The data was initially explored and preprocessed before any modeling took place. After loading the CIFAR-10 dataset and the necessary Python packages, key information such as the shape of the datasets (these images were sized 32x32x3, which is critical information when inputting the image data into the neural networks correctly) as well as a preview of the images (shown in Table 1 below) were explored. After re-shaping the data by dividing the image data by 255, which is the number of pixels per image, model training could begin.
Table 1. Sample Images from the CIFAR-10 Dataset
Generally, significantly more preprocessing would be necessary before image data would be ready for neural network modeling, but the CIFAR-10 dataset has already been extensively cleaned/organized since it is a popular open-source Python image dataset. The overall preprocessing methodology is visualized in Table 2 below. Further image preprocessing such as image augmentation was tested (essentially ‘doubling’ the number of training images by creating replicas that were flipped/rotated in order to synthetically produce more training images for the neural networks), but this was ultimately unsuccessful due to limited RAM capabilities in Northwestern Consulting’s initial Google CoLab instance. Finally, in terms of model evaluation/selection methodology, models were run through various epochs per each experimental iteration with the optimal one in terms of validation accuracy being saved. From there, these top 10 models were compared, with the ‘best’ one being selected after evaluating metrics such as validation accuracy, validation loss, F1 scores, and class-level evaluation performance in terms of confusion matrices.
Table 2. CIFAR-10 Dataset Preprocessing Visualized for Neural Network
Results
In order to evaluate a baseline model performance as a starting point for this project, a DNN with 2 hidden layers (and no regularization) was studied. Any model with greater than 10% predictive accuracy on this dataset could theoretically be considered a ‘performant’ since a random-guess model would achieve approximately this level of accuracy on CIFAR-10; however, Northwestern Consulting would expect to build a significantly more performant model when leveraging neural networks for prediction purposes based on prior research. Therefore, the baseline DNN (Model 1) provides a more relevant evaluation benchmark from which additional predictive accuracy can be gleaned via model tuning. This model has 256 input nodes in its first layer and 128 in its second, and achieved 50.4% accuracy on validation data.
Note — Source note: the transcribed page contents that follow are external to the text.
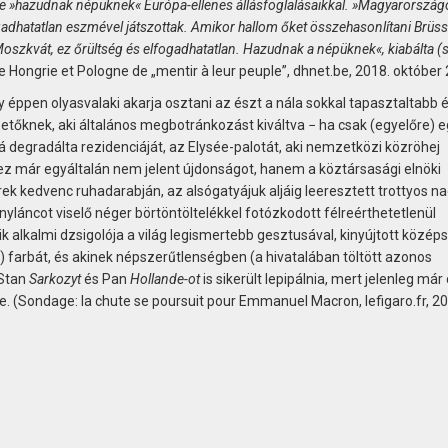
nte »hazudnak népüknek« Európa-ellenes állásfoglalásaikkal. »Magyarország
dhatatlan eszmével játszottak. Amikor hallom őket összehasonlítani Brüss
Moszkvát, ez őrültség és elfogadhatatlan. Hazudnak a népüknek«, kiabálta (s
 Hongrie et Pologne de „mentir à leur peuple”, dhnet.be, 2018. október 
y éppen olyasvalaki akarja osztani az észt a nála sokkal tapasztaltabb 
tőknek, aki általános megbotránkozást kiváltva − ha csak (egyelőre) e
vá degradálta rezidenciáját, az Elysée-palotát, aki nemzetközi közröhej
z már egyáltalán nem jelent újdonságot, hanem a köztársasági elnöki
ek kedvenc ruhadarabján, az alsógatyájuk aljáig leeresztett trottyos n
anyláncot viselő néger börtöntöltelékkel fotózkodott félreérthetetlenül
 alkalmi dzsigolója a világ legismertebb gesztusával, kinyújtott közép
ín) farbát, és akinek népszerűtlenségben (a hivatalában töltött azonos
 Stan
Sarkozyt
és Pan
Hollande-ot
is sikerült lepipálnia, mert jelenleg már
. (Sondage: la chute se poursuit pour Emmanuel Macron, lefigaro.fr, 20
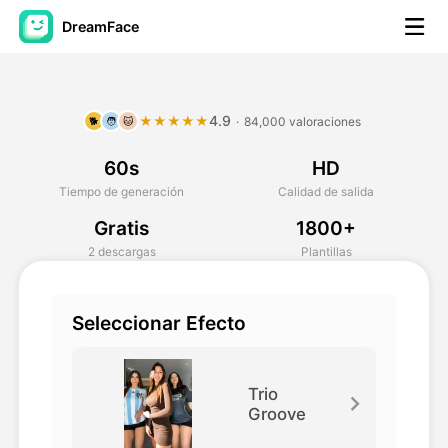
DreamFace
Herramientas de IA
4.9
★★★★★
·
84,000 valoraciones
🐕
🧑
🐱
Avatar Video
▼
60s
HD
Video de IA
▼
Tiempo de generación
Calidad de salida
Gratis
1800+
Foto AI
▼
2 descargas
Plantillas
Otras herramientas
▼
Seleccionar Efecto
Ver todas las herramientas
Trio
Groove
Plantillas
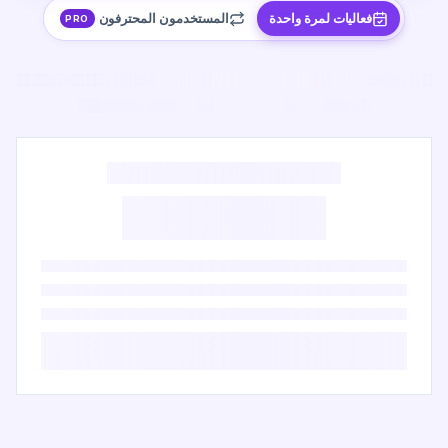
فعاليات لمرة واحدة
المستخدمون المحترفون
PRO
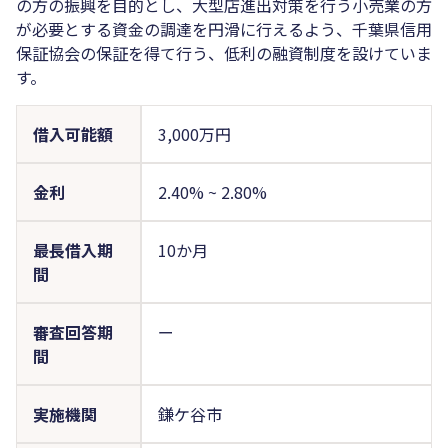
の方の振興を目的とし、大型店進出対策を行う小売業の方
が必要とする資金の調達を円滑に行えるよう、千葉県信用
保証協会の保証を得て行う、低利の融資制度を設けていま
す。
借入可能額
3,000万円
金利
2.40%
~
2.80%
最長借入期
10か月
間
審査回答期
ー
間
実施機関
鎌ケ谷市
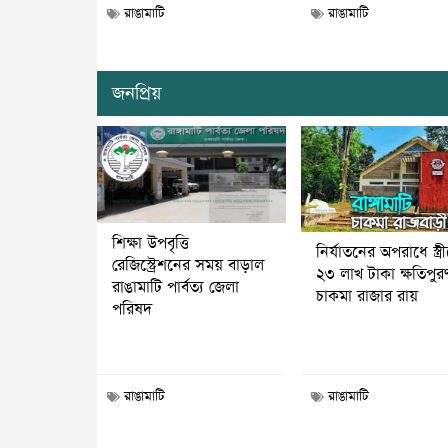
রাঙামাটি
রাঙামাটি
জনপ্রিয়
শিক্ষা উপবৃত্তি
নির্যাতনের অপরাধে স্ত্র
রেজিস্ট্রেশনের সময় বাড়াল
২৩ লাখ টাকা ক্ষতিপুর
রাঙামাটি পার্বত্য জেলা
চাকমা রাজার রায়
পরিষদ
রাঙামাটি
রাঙামাটি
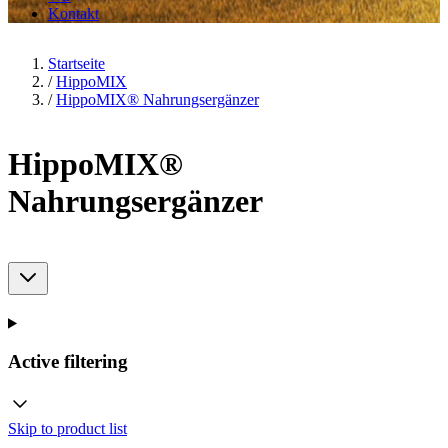
Kontakt
Startseite
/
HippoMIX
/
HippoMIX® Nahrungsergänzer
HippoMIX®
Nahrungsergänzer
Active filtering
Skip to product list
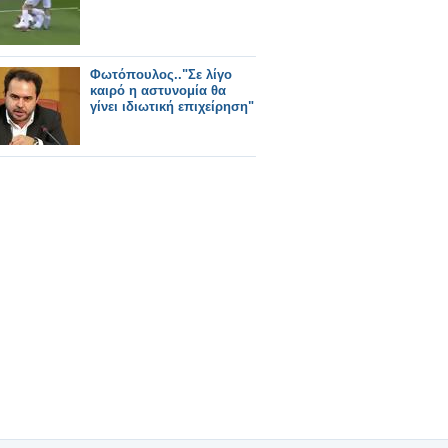
Φωτόπουλος.."Σε λίγο
καιρό η αστυνομία θα
γίνει ιδιωτική επιχείρηση"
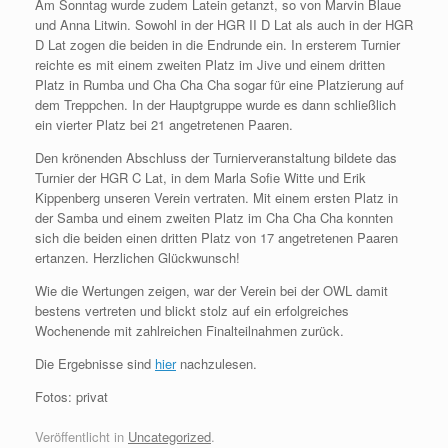
Am Sonntag wurde zudem Latein getanzt, so von Marvin Blaue
und Anna Litwin. Sowohl in der HGR II D Lat als auch in der HGR
D Lat zogen die beiden in die Endrunde ein. In ersterem Turnier
reichte es mit einem zweiten Platz im Jive und einem dritten
Platz in Rumba und Cha Cha Cha sogar für eine Platzierung auf
dem Treppchen. In der Hauptgruppe wurde es dann schließlich
ein vierter Platz bei 21 angetretenen Paaren.
Den krönenden Abschluss der Turnierveranstaltung bildete das
Turnier der HGR C Lat, in dem Marla Sofie Witte und Erik
Kippenberg unseren Verein vertraten. Mit einem ersten Platz in
der Samba und einem zweiten Platz im Cha Cha Cha konnten
sich die beiden einen dritten Platz von 17 angetretenen Paaren
ertanzen. Herzlichen Glückwunsch!
Wie die Wertungen zeigen, war der Verein bei der OWL damit
bestens vertreten und blickt stolz auf ein erfolgreiches
Wochenende mit zahlreichen Finalteilnahmen zurück.
Die Ergebnisse sind
hier
nachzulesen.
Fotos: privat
Veröffentlicht in
Uncategorized
.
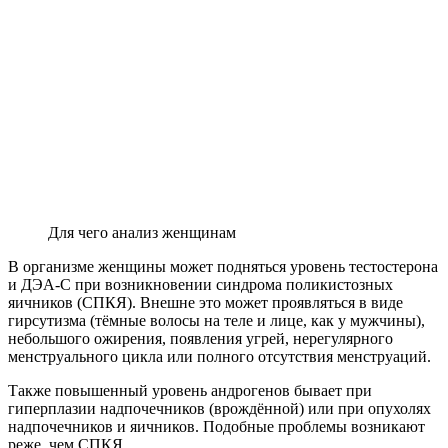
Для чего анализ женщинам
В организме женщины может подняться уровень тестостерона
и ДЭА-С при возникновении синдрома поликистозных
яичников (СПКЯ). Внешне это может проявляться в виде
гирсутизма (тёмные волосы на теле и лице, как у мужчины),
небольшого ожирения, появления угрей, нерегулярного
менструального цикла или полного отсутствия менструаций.
Также повышенный уровень андрогенов бывает при
гиперплазии надпочечников (врождённой) или при опухолях
надпочечников и яичников. Подобные проблемы возникают
реже, чем СПКЯ.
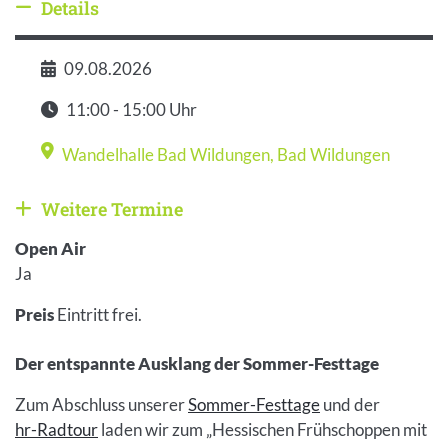
Details
Details ausblenden
09.08.2026
Datum
11:00 - 15:00 Uhr
Zeit
Wandelhalle Bad Wildungen
,
Bad Wildungen
Veranstaltungsort
Weitere Termine
Weitere Veranstaltungen anzeigen
Open Air
Ja
Preis
Eintritt frei.
Der entspannte Ausklang der Sommer-Festtage
Zum Abschluss unserer
Sommer-Festtage
und der
hr-Radtour
laden wir zum „Hessischen Frühschoppen mit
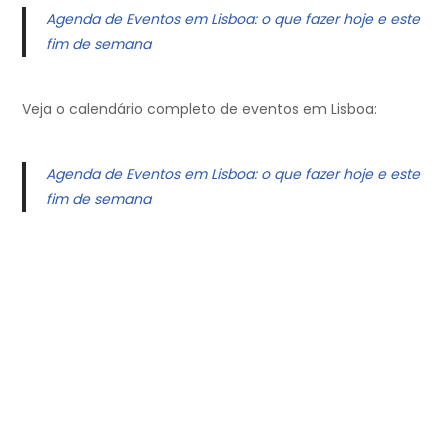
Agenda de Eventos em Lisboa: o que fazer hoje e este
fim de semana
Veja o calendário completo de eventos em Lisboa:
Agenda de Eventos em Lisboa: o que fazer hoje e este
fim de semana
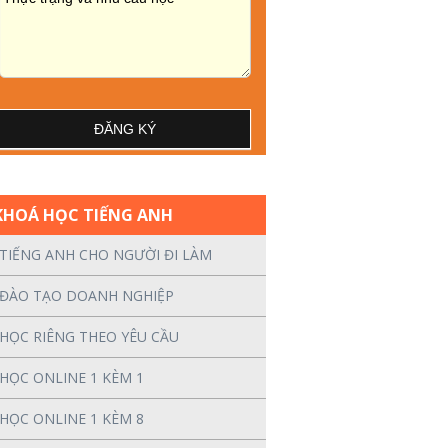
KHOÁ HỌC TIẾNG ANH
TIẾNG ANH CHO NGƯỜI ĐI LÀM
ĐÀO TẠO DOANH NGHIỆP
HỌC RIÊNG THEO YÊU CẦU
HỌC ONLINE 1 KÈM 1
HỌC ONLINE 1 KÈM 8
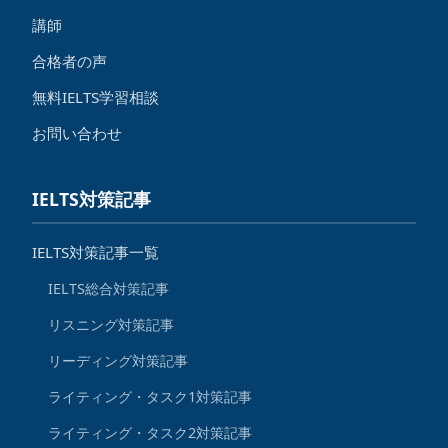
講師
合格者の声
無料IELTS学習相談
お問い合わせ
IELTS対策記事
IELTS対策記事一覧
IELTS総合対策記事
リスニング対策記事
リーディング対策記事
ライティング・タスク1対策記事
ライティング・タスク2対策記事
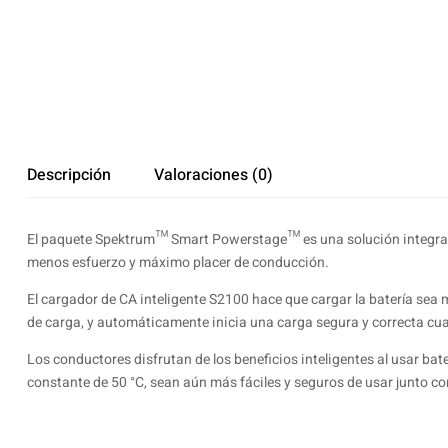
Descripción
Valoraciones (0)
El paquete Spektrum™ Smart Powerstage™ es una solución integral p
menos esfuerzo y máximo placer de conducción.
El cargador de CA inteligente S2100 hace que cargar la batería sea 
de carga, y automáticamente inicia una carga segura y correcta cua
Los conductores disfrutan de los beneficios inteligentes al usar 
constante de 50 °C, sean aún más fáciles y seguros de usar junto co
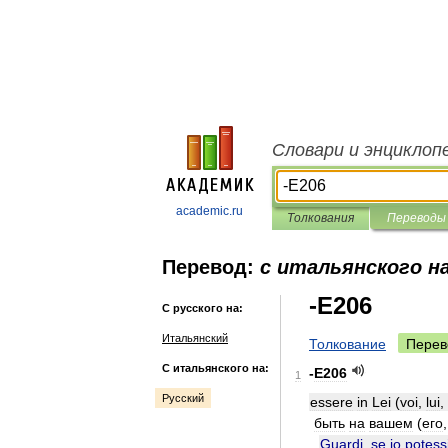
Словари и энциклоп
academic.ru
Толкования
Переводы
Перевод:
с итальянского на
-E206
С русского на:
Итальянский
Толкование
Перев
С итальянского на:
-
E206
1
Русский
essere
in
Lei
(
voi
,
lui
,
быть
на
вашем
(
его
Guardi
,
se
io
potess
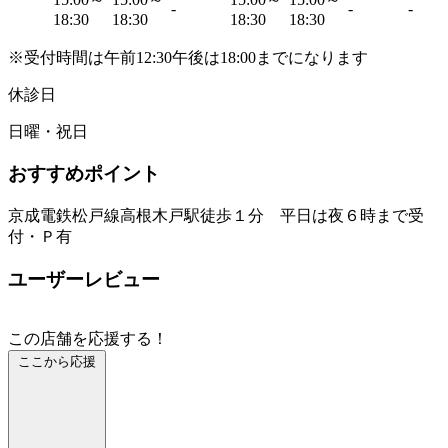
-
-
-
18:30
18:30
18:30
18:30
※受付時間は午前12:30午後は18:00までになります
休診日
日曜・祝日
おすすめポイント
京成電鉄松戸線高根木戸駅徒歩１分 平日は夜６時まで受
付・Ｐ有
ユーザーレビュー
この店舗を応援する！
ここから応援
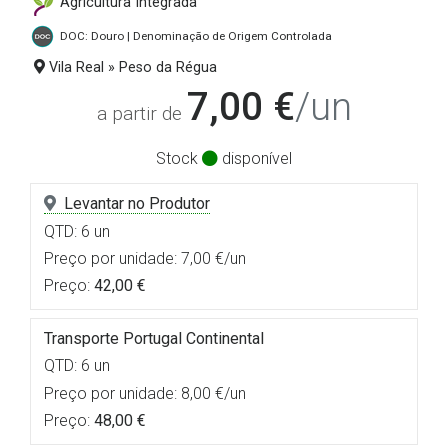
Agricultura Integrada
DOC: Douro | Denominação de Origem Controlada
Vila Real » Peso da Régua
7,00 €
/un
a partir de
Stock
disponível
Levantar no Produtor
QTD: 6 un
Preço por unidade: 7,00 €/un
Preço:
42,00 €
Transporte Portugal Continental
QTD: 6 un
Preço por unidade: 8,00 €/un
Preço:
48,00 €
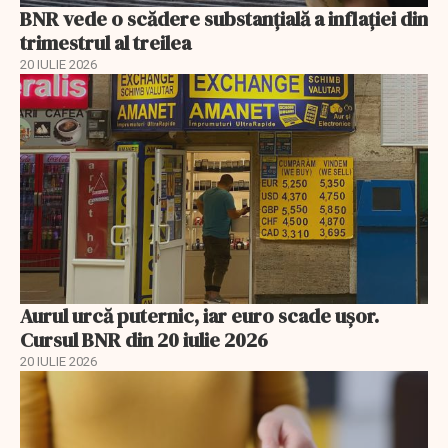
BNR vede o scădere substanţială a inflaţiei din
trimestrul al treilea
20 IULIE 2026
Aurul urcă puternic, iar euro scade ușor.
Cursul BNR din 20 iulie 2026
20 IULIE 2026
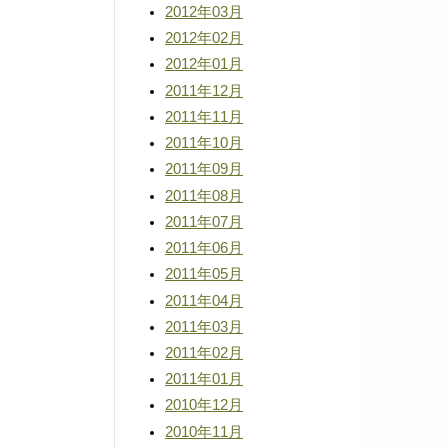
2012年03月
2012年02月
2012年01月
2011年12月
2011年11月
2011年10月
2011年09月
2011年08月
2011年07月
2011年06月
2011年05月
2011年04月
2011年03月
2011年02月
2011年01月
2010年12月
2010年11月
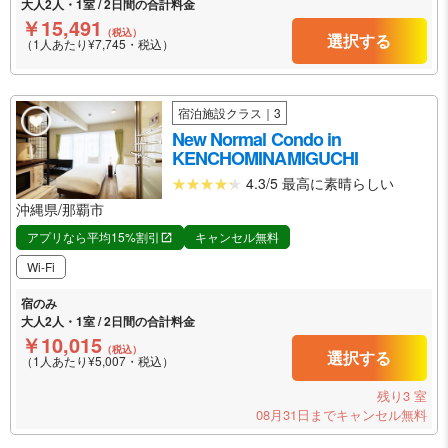
大人2人・1室 / 2日間の合計料金
￥15,491
（税込）
選択する
（1人あたり¥7,745・税込）
宿泊施設クラス｜3
New Normal Condo in
KENCHOMINAMIGUCHI
4.3/5 最高に素晴らしい
沖縄県/那覇市
アプリなら平均15%割引
キャンセル無料
Wi-Fi
宿のみ
大人2人・1室 / 2日間の合計料金
￥10,015
（税込）
選択する
（1人あたり¥5,007・税込）
残り3 室
08月31日までキャンセル無料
Given the relevant research mentioned in the Literature Review which has achieved upwards of 80% predictive accuracy on CIFAR-10 validation data, it is evident that further model improvements could be made (Thakkar 2018). Regardless, testing various DNN models vs CNN models similarly allows for relevant model performance benchmarking. As illustrated in Table 3 below, predictive performance for Model 1 improves per epoch until around the 11th epoch. It makes sense that the model’s predictive performance improves for each epoch, as the model continues to learn more about the relevant image patterns in each iteration, up until the 11th epoch in which validation loss begins to climb from its minimum value and validation accuracy seems to stagnate (whereas the training accuracy and loss continue to improve, but at this point of divergence model overfitting would occur).
Table 3. DNN Model 1 - Validation Accuracy and Validation Loss by Epoch
The performance of the two-layer DNN was then compared to a three-layer DNN (Model 2). The third layer had 64 input nodes, but was otherwise structured the same (ReLu was also leveraged for the layers’ activation functions, with softmax as the output layer function). Overall, the three-layer DNN actually performed slightly worse than the two-layer DNN, with an optimized validation accuracy of 49.6% (where performance was optimized at the 16th epoch). The hypothesis was that adding more hidden layers could engender stronger predictive accuracy, with the trade-off being that the model would become more complex to interpret due to the extra layer. However, the decrease in performance could actually be attributed to the extra layer making the neural network too complex from a training/learning perspective, in that the three-layered DNN could not generalize patterns as well on this dataset. Given that extremely large datasets are needed for computer vision problems generally, overfitting may be occurring here (potentially demonstrated by the fact that the training data was more than 6% predictive of the image class than that of the validation images by absolute percentages). Alternatively, the deeper neural network may lead to a vanishing gradient - in which the nodes’ weights become very small to the point that convergence is very difficult to achieve (Doon 2018). Regardless, although this is not a very optimal model, it points to the value of testing both different neural network structures (CNNs i.e.) as well as implementing regularization techniques to deter model overfitting from occurring.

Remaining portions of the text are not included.